John Shattuck is Professor of Practice at the Fletcher School of Law and Diplomacy and Senior Fellow at the Harvard Kennedy School Center for Human Rights Policy. Professor served as President and Rector of CEU from 2009 to 2016, becoming President Emeritus on August 1, 2016. The University preserved Shattuck's legacy by renaming the Center of Conflict, Negotiation and Recovery in honor of his visionary leadership of CEU and as a tribute to his lifelong dedication to human rights and civil liberties. 

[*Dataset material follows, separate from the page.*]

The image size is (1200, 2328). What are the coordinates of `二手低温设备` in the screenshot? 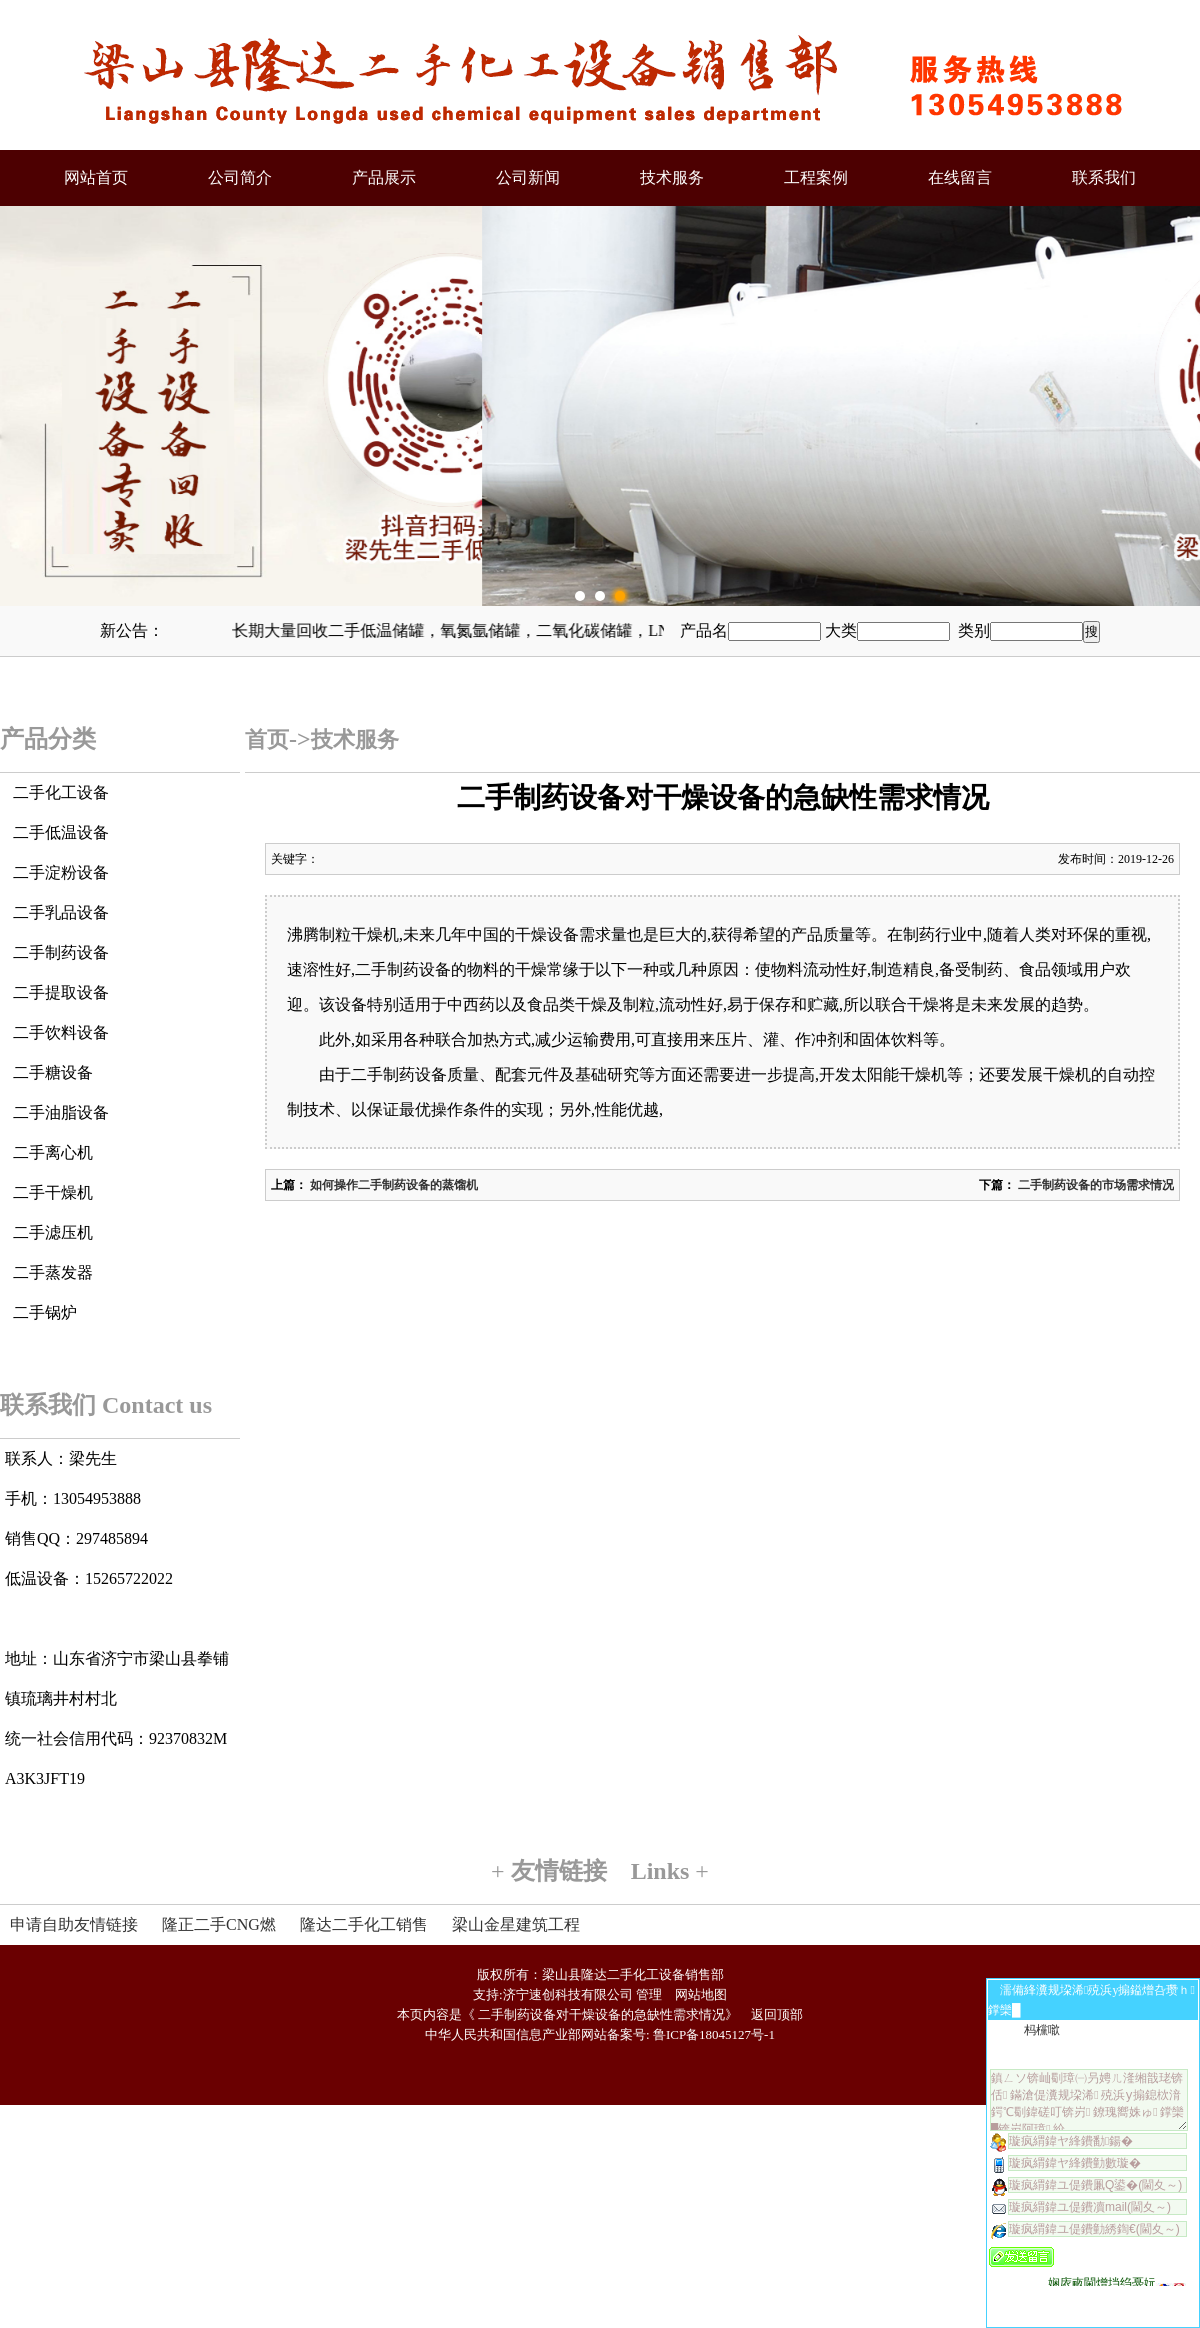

Shattuck’s distinguished career spans more than four decades in higher education, international diplomacy, foreign policy and human rights. Before coming to CEU, he was CEO of the John F. Kennedy Library Foundation, a national public affairs center in Boston, and Senior Fellow at Tufts University. President Shattuck served as Assistant Secretary of State for Democracy, Human Rights and Labor under President Clinton, playing a major role in the establishment by the United Nations of the International Criminal Tribunals for Rwanda and the former Yugoslavia; assisting an international coalition under UN authority to restore a democratically-elected government to Haiti; and negotiating the Dayton Peace Agreement and other efforts to end the war in Bosnia. Subsequently he served as US Ambassador to the Czech Republic. In recognition of his human rights leadership, he has received the International Human Rights Award from the United Nations Association of Boston; the Ambassador’s Award from the American Bar Association Central and East European Law Initiative; and the Tufts University Jean Mayer Global Citizenship Award.

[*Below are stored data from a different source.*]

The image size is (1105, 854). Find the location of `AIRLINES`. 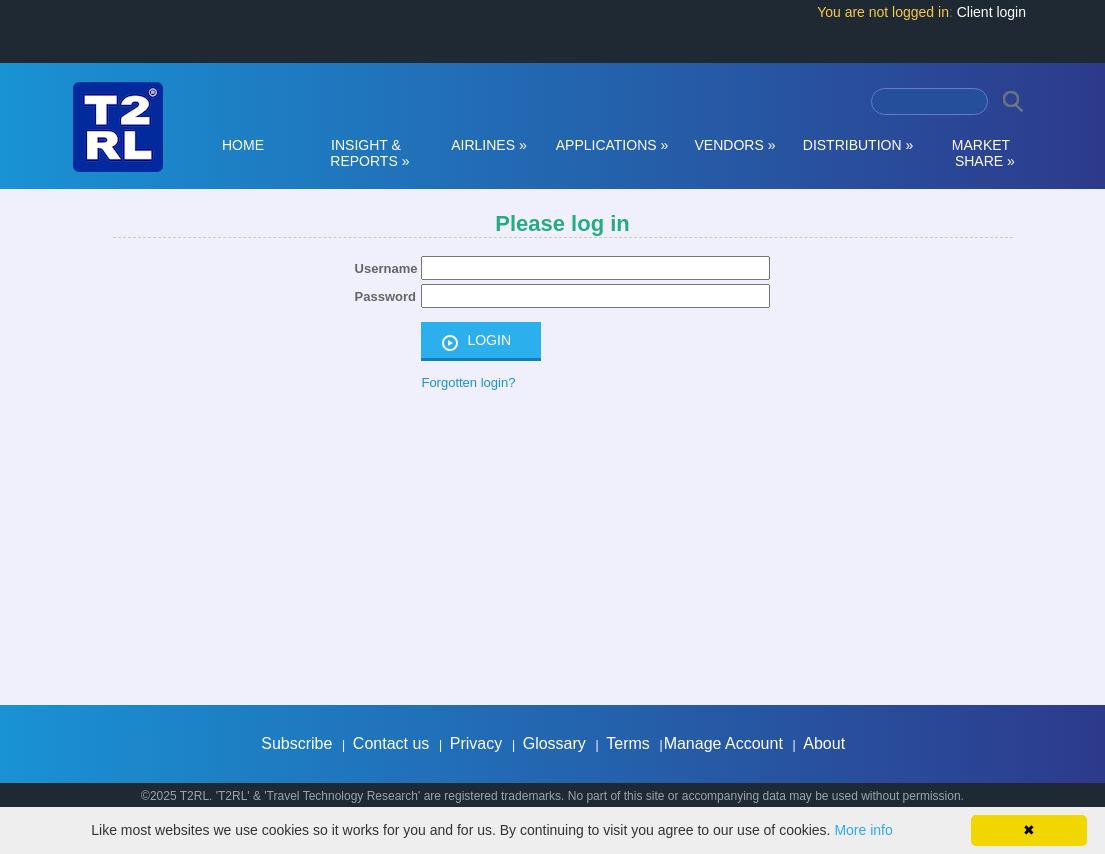

AIRLINES is located at coordinates (489, 145).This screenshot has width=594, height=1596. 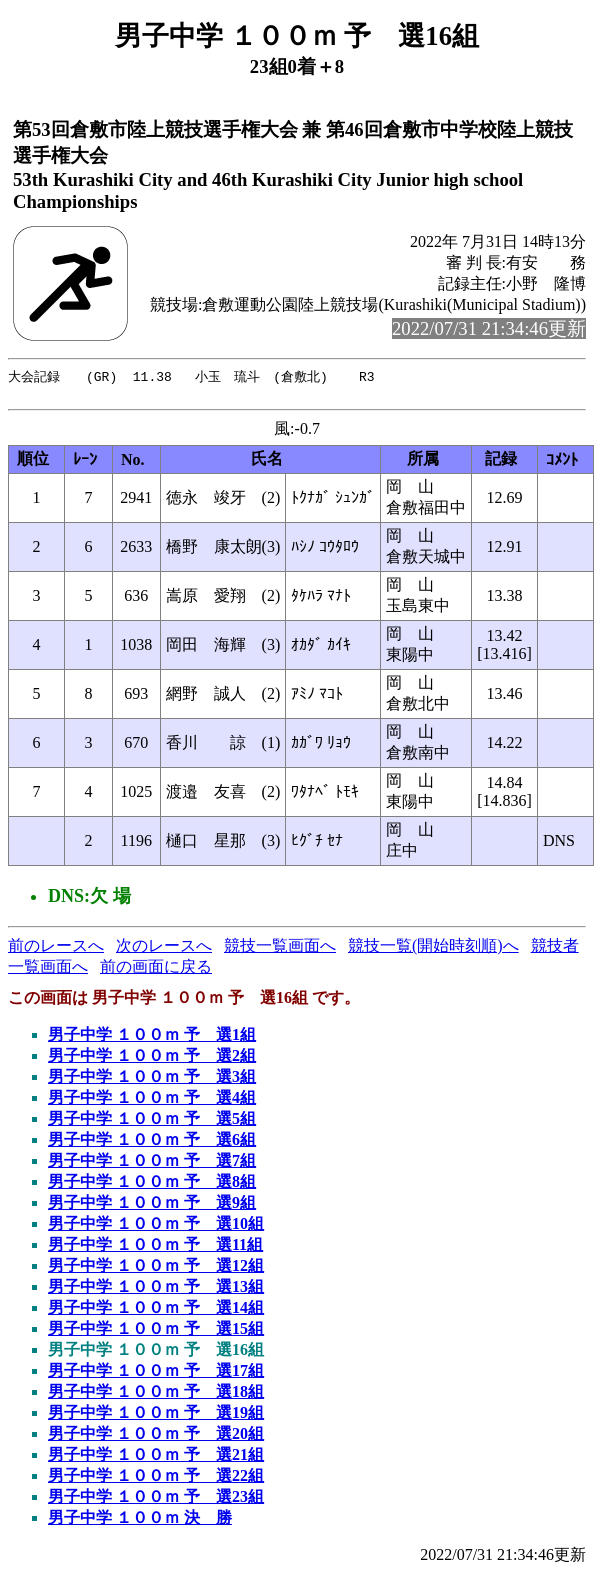 I want to click on 男子中学 １００ｍ 予 選23組, so click(x=156, y=1500).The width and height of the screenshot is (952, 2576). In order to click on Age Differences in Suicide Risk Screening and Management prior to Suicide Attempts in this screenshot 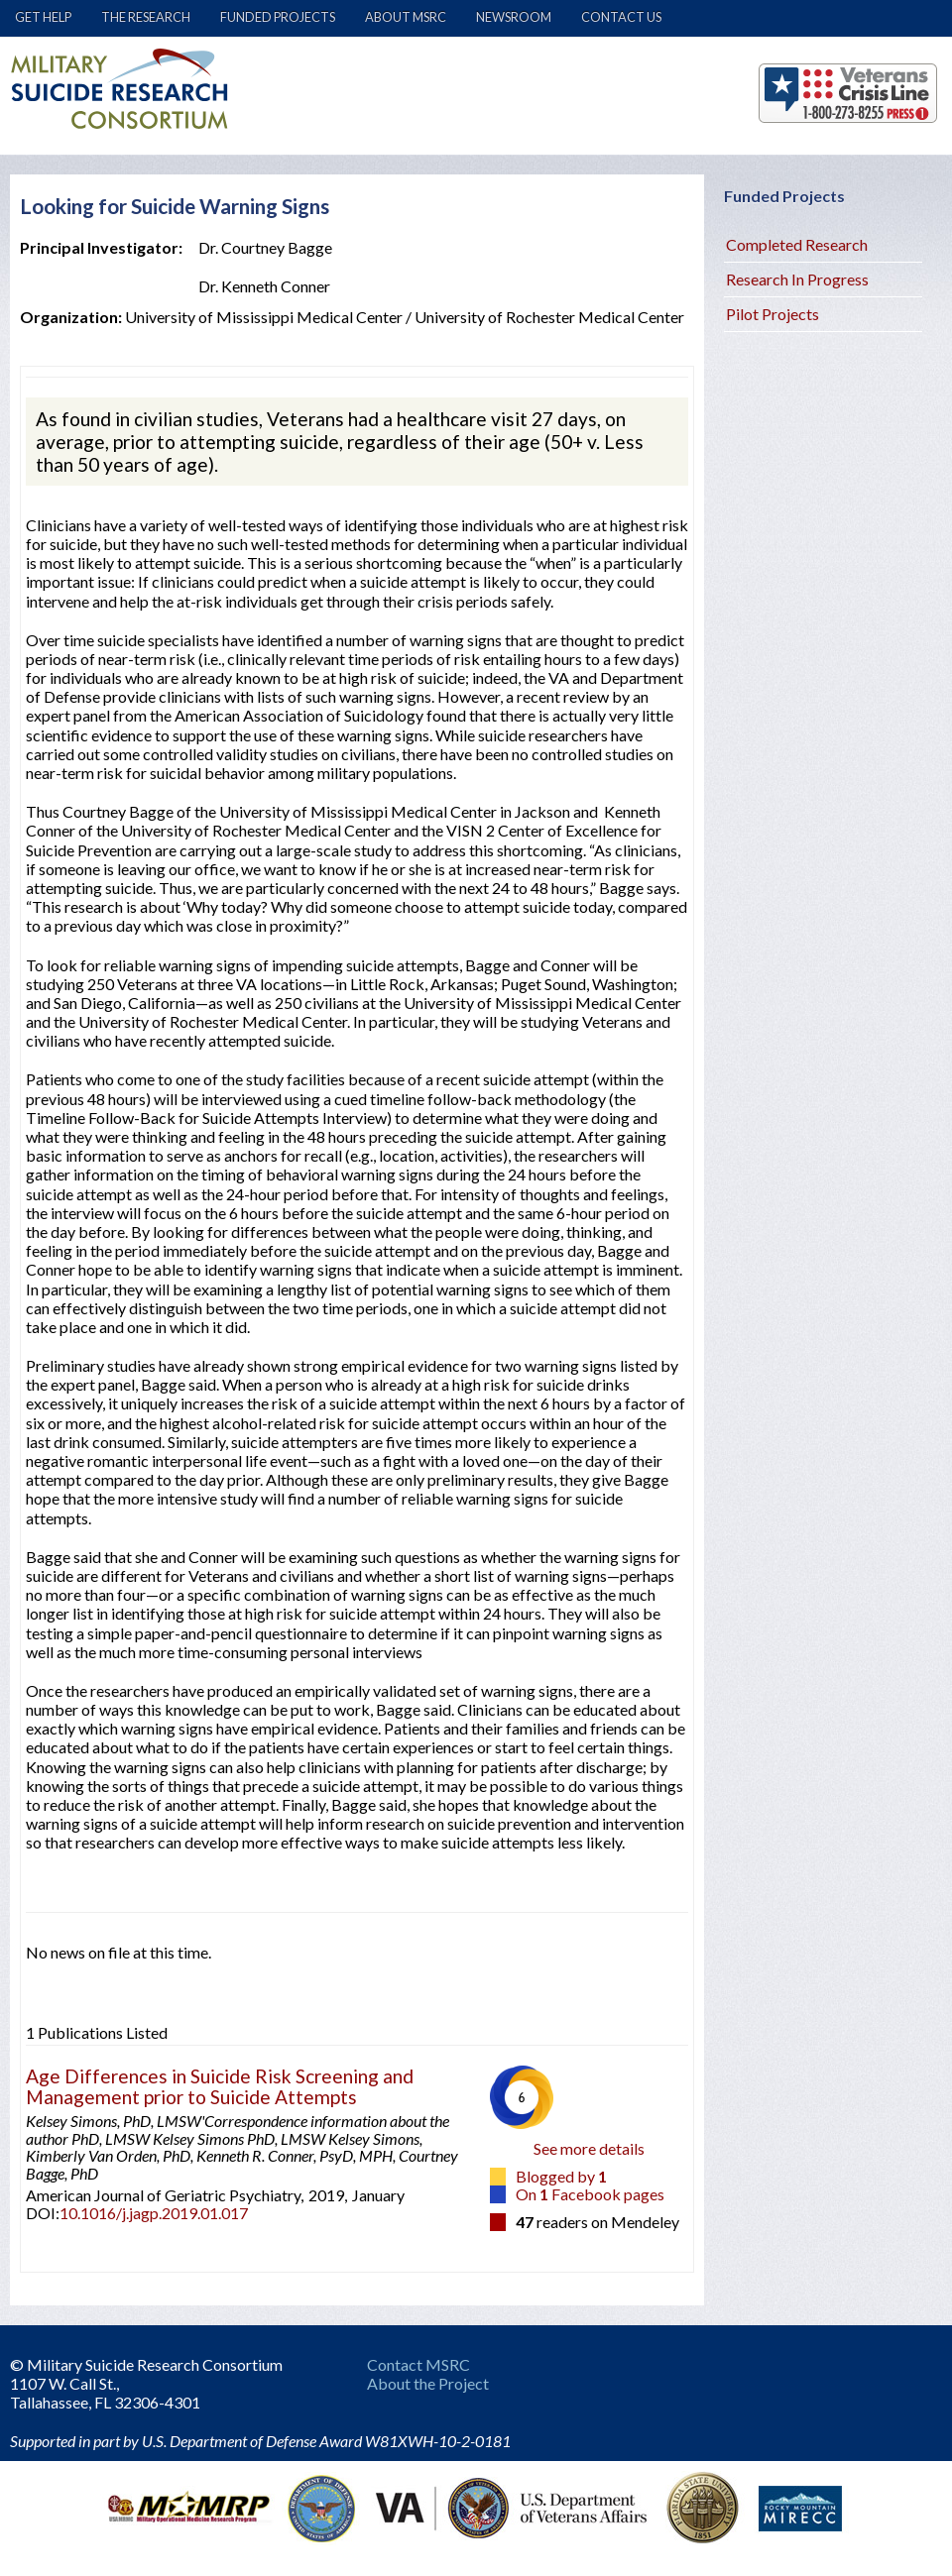, I will do `click(220, 2086)`.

Prior to his government service, President Shattuck was a Vice-President at Harvard University, taught at the Harvard Law School, and was a Research Associate at the Kennedy School of Government. Shattuck’s career began at the American Civil Liberties Union, where he served as Executive Director of the Washington Office and National Staff Counsel. In 1984 he received the Roger Baldwin Award for his national contribution to civil liberties.  Shattuck is the author of three books, including Freedom on Fire and Rights of Privacy. He has published more than 50 articles on human rights, civil liberties, international relations, public service and higher education. In 2007 he was elected to the American Academy of Arts and Sciences.  A graduate of Yale Law School, where he received a JD degree, Shattuck was awarded an MA from Clare College, Cambridge University, with First Class Honors in international law, and a BA from Yale College, magna cum laude and Phi Beta Kappa.